Trump Trade Deals Canada's Vital Auto Industry a Blow

New York Times3 days ago
For decades, Canadians have been, by a wide margin, the world's largest buyers of cars and trucks made in the United States. In most years, four out of every 10 vehicles that roll out of Canadian dealerships were shipped from American factories.
But being the most important overseas market for America's vehicle industry has not insulated Canada's own auto industry from President Trump's move to unravel the global trading system. On Friday, Mr. Trump threatened to impose a new 35 percent tariff on Canada unless the two countries struck a deal.
But even before then, Mr. Trump's recent trade deals with Japan, Britain and the European Union meant that their auto exports would now be entering the United States at tariff rates lower than that on Canadian cars and trucks.
Though the details of the three trade deals still have to be worked out, Britain has agreed to a 10 percent tariff, while Europe and Japan will pay 15 percent.
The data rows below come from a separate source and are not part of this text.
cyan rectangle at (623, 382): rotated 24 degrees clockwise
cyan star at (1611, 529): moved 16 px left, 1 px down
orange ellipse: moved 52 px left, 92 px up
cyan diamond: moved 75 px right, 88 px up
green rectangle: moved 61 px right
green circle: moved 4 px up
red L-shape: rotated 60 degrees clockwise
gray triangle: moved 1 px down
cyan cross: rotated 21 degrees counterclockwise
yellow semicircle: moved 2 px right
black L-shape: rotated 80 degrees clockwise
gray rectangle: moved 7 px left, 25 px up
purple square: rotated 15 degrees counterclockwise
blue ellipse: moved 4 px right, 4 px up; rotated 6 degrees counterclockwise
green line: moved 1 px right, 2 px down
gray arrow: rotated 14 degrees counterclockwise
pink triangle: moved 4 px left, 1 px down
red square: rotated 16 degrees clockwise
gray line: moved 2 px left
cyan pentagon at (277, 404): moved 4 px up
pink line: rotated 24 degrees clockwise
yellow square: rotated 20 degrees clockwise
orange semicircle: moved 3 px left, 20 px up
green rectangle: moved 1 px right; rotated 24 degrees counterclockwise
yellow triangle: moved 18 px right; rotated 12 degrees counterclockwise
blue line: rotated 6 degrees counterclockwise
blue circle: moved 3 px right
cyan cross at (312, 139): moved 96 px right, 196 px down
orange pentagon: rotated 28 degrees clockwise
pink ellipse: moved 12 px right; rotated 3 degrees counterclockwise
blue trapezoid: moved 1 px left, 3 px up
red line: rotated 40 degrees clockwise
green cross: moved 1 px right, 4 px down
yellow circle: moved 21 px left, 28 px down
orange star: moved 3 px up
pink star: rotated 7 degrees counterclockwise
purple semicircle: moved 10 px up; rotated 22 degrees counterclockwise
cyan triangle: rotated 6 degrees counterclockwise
Canada's tariff rate stands at 25 percent.
'This is going to lead to the long-term uncompetitiveness of Canadian manufacturing,' said David Adams, the president of the Global Automakers of Canada, a trade group. 'The longer it goes on, the more likely it is that Trump is going to get exactly what he wants: the dissolution of the auto manufacturing base in Canada.'
Prime Minister Mark Carney said in June that his goal was to reach a deal that would effectively eliminate all U.S. tariffs on Canada — a return to the terms of the trade agreement the country, along with Mexico and the United States, signed during Mr. Trump's first term in office.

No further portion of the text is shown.